As much as I’d like to join the chorus of complaints, I actually think this is a really, really good idea.

When I taught Movie Club in high school to 5th-8th graders, we had to work with point-and-shoot cameras, cheap audio equipment, and improvised art supplies. Trust kids to come up with some pretty creative solutions and entertaining stop-motion films. It is my strong belief that restrictions foster creativity. Not just any creativity, but the kind that brings you back to that simplistic child-like wonder and genius of how to make something out of almost nothing. This material minimization forces you to think critically, just like when Iñárritu’s theater professor asked him to make his audience feel an emotion in a black room. It’s possible – it’s just hard.

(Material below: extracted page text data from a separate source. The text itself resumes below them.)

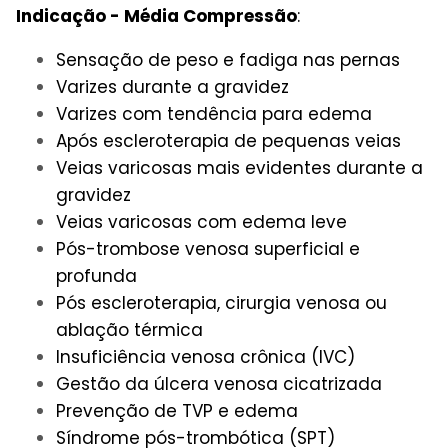
Indicação - Média Compressão
:
Sensação de peso e fadiga nas pernas
Varizes durante a gravidez
Varizes com tendência para edema
Após escleroterapia de pequenas veias
Veias varicosas mais evidentes durante a
gravidez
Veias varicosas com edema leve
Pós-trombose venosa superficial e
profunda
Pós escleroterapia, cirurgia venosa ou
ablação térmica
Insuficiência venosa crônica (IVC)
Gestão da úlcera venosa cicatrizada
Prevenção de TVP e edema
Síndrome pós-trombótica (SPT)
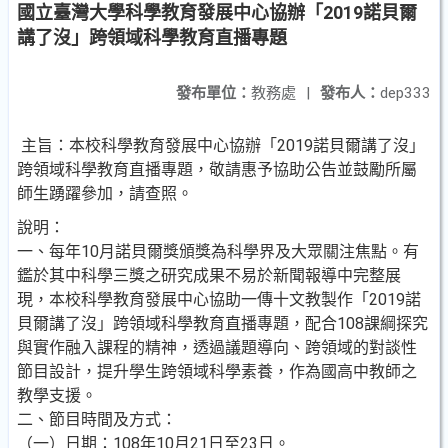
國立臺灣大學科學教育發展中心協辦「2019諾貝爾
講了沒」跨領域科學教育直播專題
發布單位：
教務處
|
發布人：
dep333
主旨：本校科學教育發展中心協辦「2019諾貝爾講了沒」
跨領域科學教育直播專題，敬請惠予協助公告並鼓勵所屬
師生踴躍參加，請查照。
說明：
一、每年10月諾貝爾獎頒獎為科學界及大眾關注焦點。有
鑑於其中科學三獎之研究成果不易於新聞報導中完整展
現，本校科學教育發展中心協助一傳十文教製作「2019諾
貝爾講了沒」跨領域科學教育直播專題，配合108課綱探究
與實作融入課程的精神，透過議題導向、跨領域的對談性
節目設計，提升學生跨領域科學素養，作為國高中教師之
教學支援。
二、節目時間及方式：
（一）日期：108年10月21日至23日。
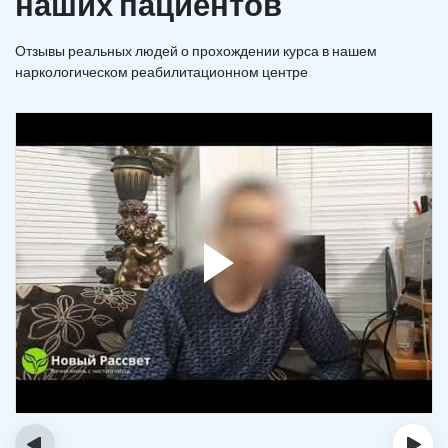
наших пациентов
Отзывы реальных людей о прохождении курса в нашем
наркологическом реабилитационном центре
‹
›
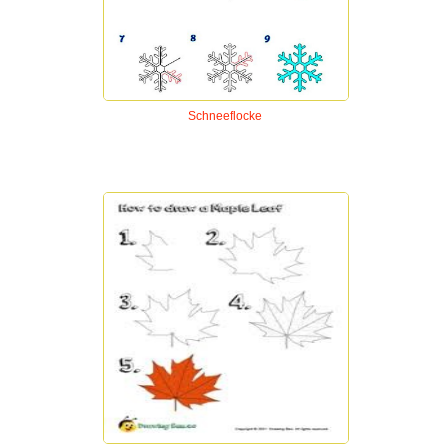
Schneeflocke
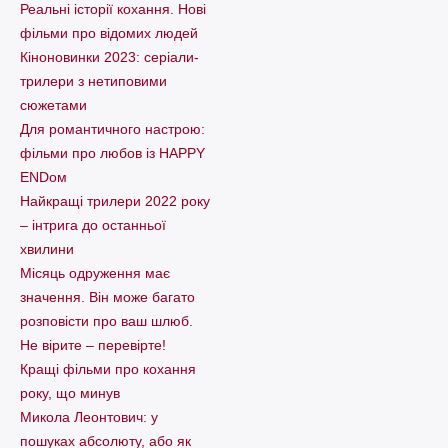
Реальні історії кохання. Нові
фільми про відомих людей
Кіноновинки 2023: серіали-
трилери з нетиповими
сюжетами
Для романтичного настрою:
фільми про любов із HAPPY
ENDом
Найкращі трилери 2022 року
– інтрига до останньої
хвилини
Місяць одруження має
значення. Він може багато
розповісти про ваш шлюб.
Не вірите – перевірте!
Кращі фільми про кохання
року, що минув
Микола Леонтович: у
пошуках абсолюту, або як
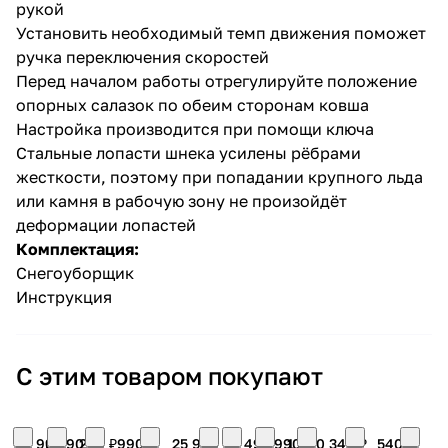
рукой
Установить необходимый темп движения поможет
ручка переключения скоростей
Перед началом работы отрегулируйте положение
опорных салазок по обеим сторонам ковша
Настройка производится при помощи ключа
Стальные лопасти шнека усилены рёбрами
жесткости, поэтому при попадании крупного льда
или камня в рабочую зону не произойдёт
деформации лопастей
Комплектация:
Снегоуборщик
Инструкция
С этим товаром покупают
22 990
6 290
290 ₽
990 ₽
25 900
8 490
14 990
1 060
340 ₽
540 ₽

This brings us to our first assignment, The Emotion Project. It’s similar to what we were asked to do in 285 last semester, except that this time we cannot use synch-sound (aka, onscreen dialogue). Our film does not have to tell a story – which we defined as a protagonist overcoming an obstacle. It does, however, need to make the audience feel something. Eliciting an emotion is an incredibly challenging task, but one that we as filmmakers, storytellers, artists of any kind, pursue like no other. Take a moment to think about scenes from movies that have really moved you. How did they do that? It’s considerably more involved than you might think, and the more natural it feels, the more work has gone into it to make it feel so authentic.

To summon an emotion effectively, with the level of perceived simplicity that films like Little Miss Sunshine (2006) so powerfully achieves in the car scene when Paul Dano’s character finds out he’s color blind, for example. This takes an enormous amount of thought, planning, practice, and ability by the performers and the crew.


Right now, I am SUPER out of practice. I got a lot of distance from filmmaking this summer. That was not by choice, but rather from working multiple jobs this summer and not having much free time to watch movies, read, or create. The creative and artistic synapses in my brain were dulled quite a bit. 

Coming back to school after doing very little creative work all summer feels like I took a three-month nap on my arm, cut off all the circulation, and am trying to make a fist to get the blood flowing again.  

Whether or not this is a bad thing, I don’t know. It happened, and I’m adapting to that. The things I’ve experienced this summer have forced me to slow down and ask myself what I’m doing and why I’m doing it more often. I really want to focus more on quality of concept rather than quantity of output.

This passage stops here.